Nikon FE2 + Micro-Nikkor105mmF2.8 FUJICHROME ASTIA (RAP) Exposure Data:2sec. F=11

 デザインの時代 #4

 エキザクタのスタイリングは独特だ。観る者に“これぞカメラ”と思わせる反面、どこかフツーでない異形の造形を纏(まと)っている。見慣れた日常のなかに、なにか異質なものが紛れ込んでいるようなあの感じ。このカメラを中古店のショーケースで観たひとなら、きっとその感覚がわかるだろう。
 なぜエキザクタが普通のカメラと違うのか。それはこのカメラが左右対称にデザインされているからだ。カメラは右と左で対称があたりまえだろうって? いやそんなことはなくて、通常のカメラは右手で保持する側のボディが長く、左手側が短い。これは程度の差こそあれ、ほとんどの機種に共通したお約束*である。
 なぜこうなるのかというと、ライカ初号機(1913年)を手がけたオスカー・バルナックがそのように設計したからだ。と、これでは説明になっていないのでメカ的な話をすると、右手レリーズ・右手巻き上げという機構のためである。つまり横走行のフォーカルプレーンシャッター駆動機構をレリーズボタンの真下に配置し、さらにフィルムの巻き上げ量を規定するスプロケットギアを巻き取り軸の横に置く。すると必然的にボディの片側が長くなる。通常の右手シャッター機ではこちら側を長くした方がカメラのホールドがやりやすい。
 いっぽうの左手はボディに軽く添え、指先でレンズのピントリングを操作するのが普通だから、そちら側のボディは短い方が都合がよろしい。しかもバルナックのライカはその発展の途上でレンジファインダーをボディに載せたのだが、聡明な彼はこの接眼部を背面左寄りに配置した。このため撮影者はファインダーを右目で覗けば、鼻がボディと干渉する不都合も防げる**。これは鼻高の西洋人には大きなメリットだったはずだ。流石は論理的思考に長けたドイツ人、見事な理詰めのデザインである。
 この基本構成は円柱状のロールフィルムを使うカメラの必然的帰結といえ、二十世紀に造られた“ライカ判”小型カメラの大半は似たようなデザインだった。それが2003年の現在でフィルムを使わないデジタル一眼レフにも引き継がれているのは、人間が両手を駆使してカメラを操作するには「この形態がベストに近い」からだろう。

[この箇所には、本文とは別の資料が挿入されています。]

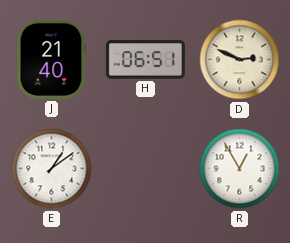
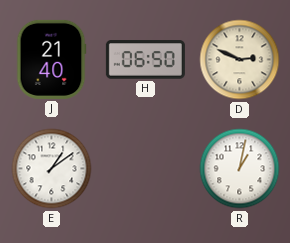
H: 06:51 -> 06:50
R: 12:55 -> 1:02
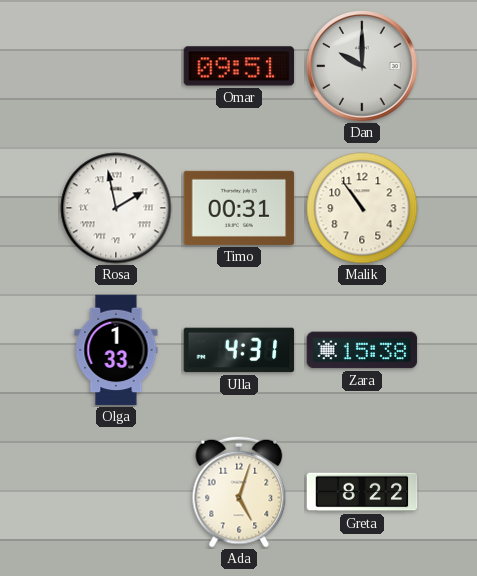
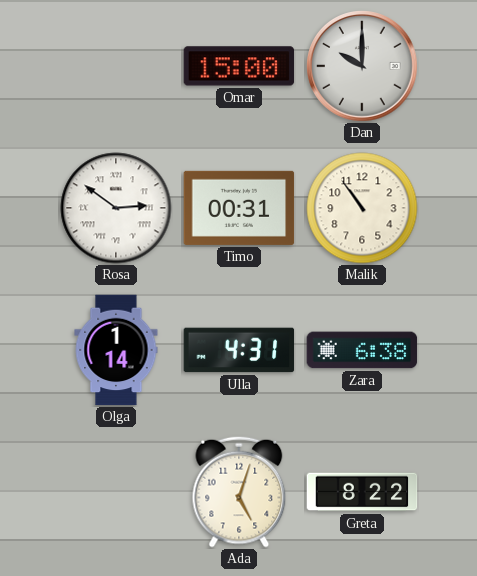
Omar: 09:51 -> 15:00
Rosa: 1:58 -> 2:51
Olga: 1:33 -> 1:14
Zara: 15:38 -> 6:38
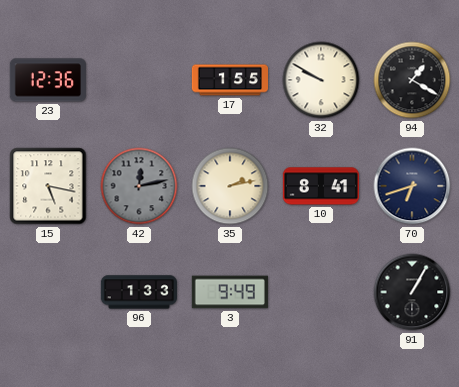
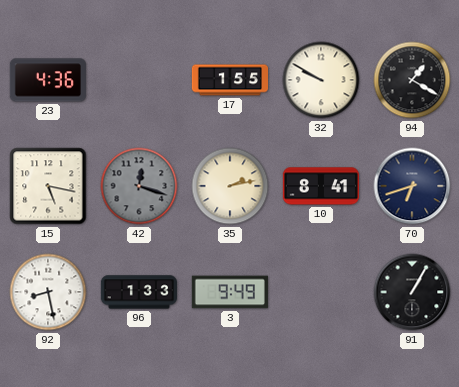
23: 12:36 -> 4:36
42: 12:13 -> 12:18
92: none -> 8:28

 こうしてライカの非対称スタイルはその後のカメラデザインの主流になったのだけど、これはメカ配置の必然やもろもろの人間工学的な配慮だけでなく、その造形が絶妙のバランスを持っていたことも大きい(ライカのような距離計連動機でレンズを真ん中に置くとけっこう変である)。だがこの美は工業デザインの成果でなく、職人の知恵が活かされた機械設計の結果として生まれたのだ。
 ライカが距離計を載せて完成の域に近づいた1932年、ベルリンではあのバウハウスが閉鎖される。その翌年、ドレスデンのイハゲー社はエキザクタ初号機を世に問う。そのシンメトリーの造形は、あきらかにライカを超える意図を込めて“デザインされた”ものだった。

●作例モデル:脊山麻理子
●撮影協力:表参道 BOY U(03-5411-1350)

*注1)歴史的に重要な位置にあるカメラでエキザクタ以外に左右対称のデザインを持つものとして、戦後の西側ツァイス・イコンによる『コンタレックス』『コンタフレックス』がある。前者はエキザクタと同様のデザイン優先物品で複雑なメカをツァイスの力業でボディに詰め込んだモンスター、後者はレンズシャッターを採用した小型の大衆機(戦前に同名の超高級二眼レフもある)だ。

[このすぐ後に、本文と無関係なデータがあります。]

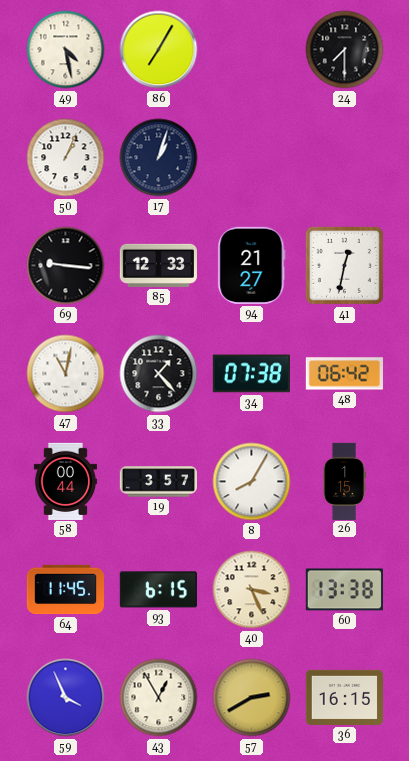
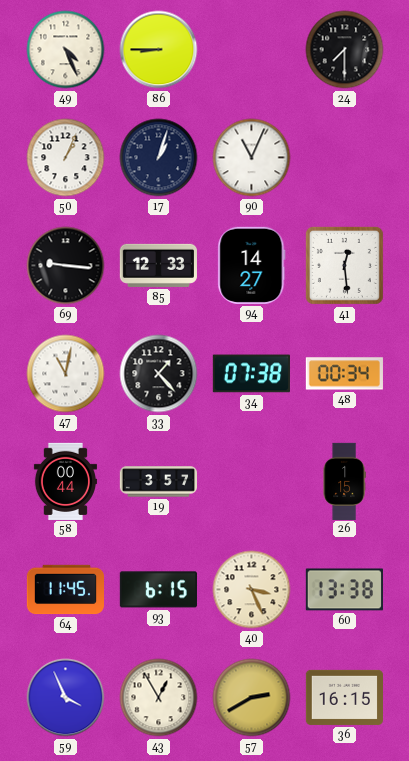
49: 4:28 -> 4:26
86: 7:05 -> 8:45
90: none -> 11:04
94: 21:27 -> 14:27
41: 12:32 -> 12:29
48: 06:42 -> 00:34
8: 8:05 -> none
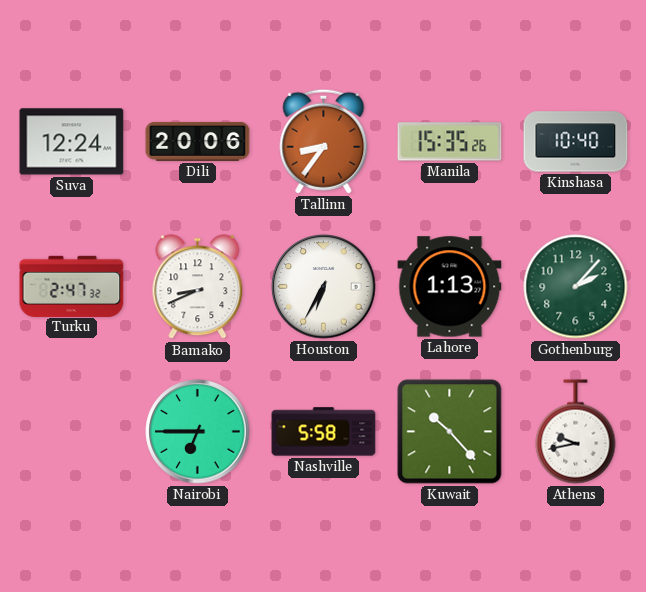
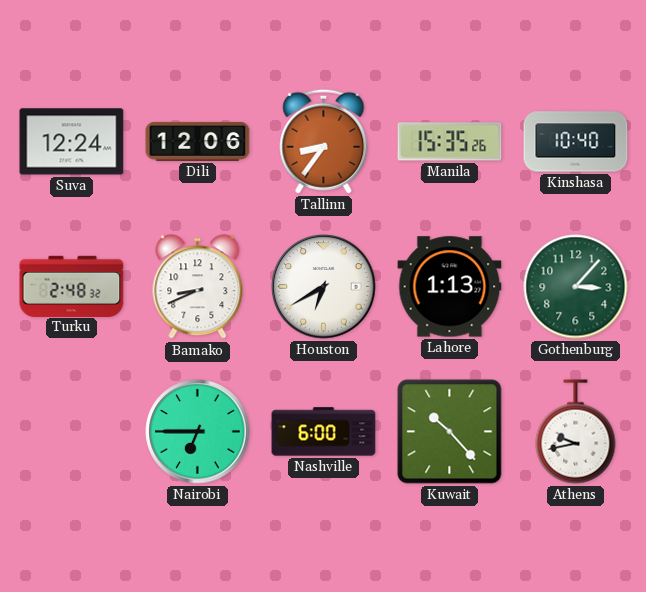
Dili: 20:06 -> 12:06
Turku: 2:47 -> 2:48
Houston: 6:35 -> 6:40
Gothenburg: 2:07 -> 3:07
Nashville: 5:58 -> 6:00
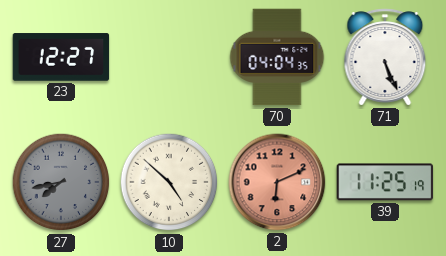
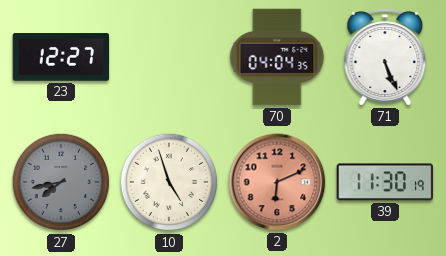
10: 4:52 -> 4:57
39: 11:25 -> 11:30
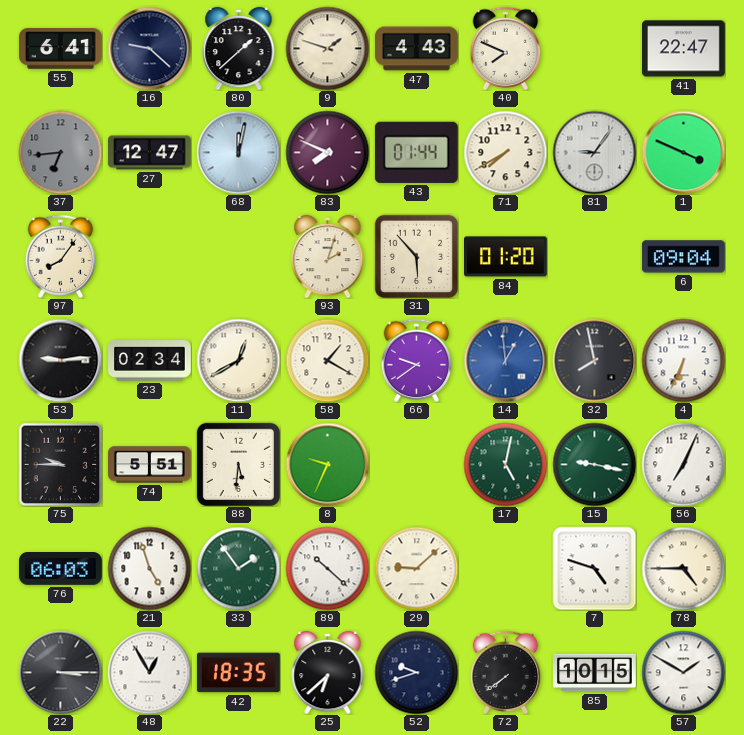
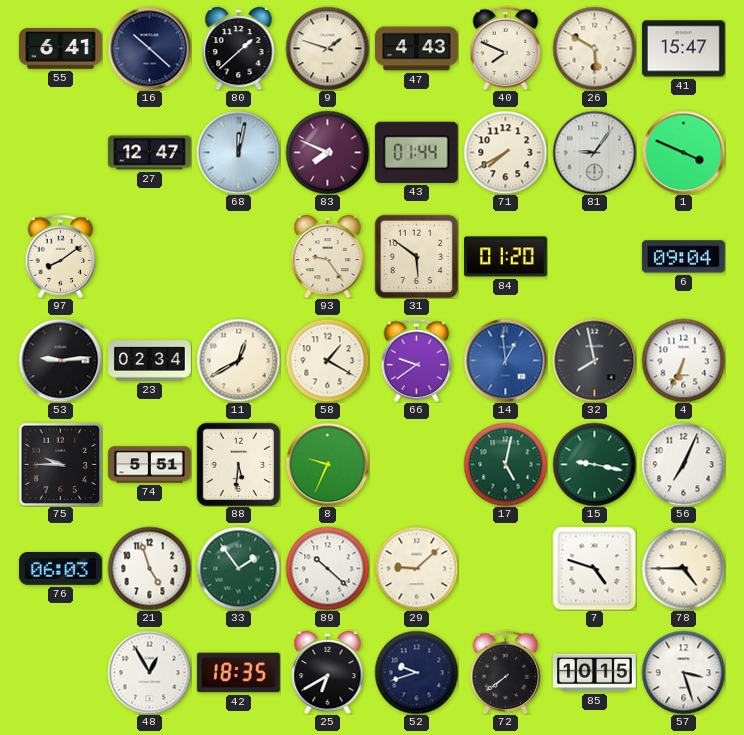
16: 9:22 -> 10:22
26: none -> 5:50
41: 22:47 -> 15:47
37: 6:44 -> none
97: 8:06 -> 8:09
93: 2:03 -> 9:24
31: 5:53 -> 5:51
22: 3:15 -> none
25: 6:38 -> 6:40
57: 1:50 -> 3:27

**注2)ただし初期のバルナック・ライカは二眼式レンジファインダーの間隔を開けて配置したため、内側のフレーミングファインダーを覗く際には鼻の頭をカメラのホールドに役立てるしかなかった(一眼式レンジファインダーをいち早く採用したコンタックスのユーザーは文字通り“鼻高々”だったはずだ!)。ライカもこの欠点は自覚していたようで、1938年のIIIb型で二眼式のファインダー接眼部を近接させる改良を施している。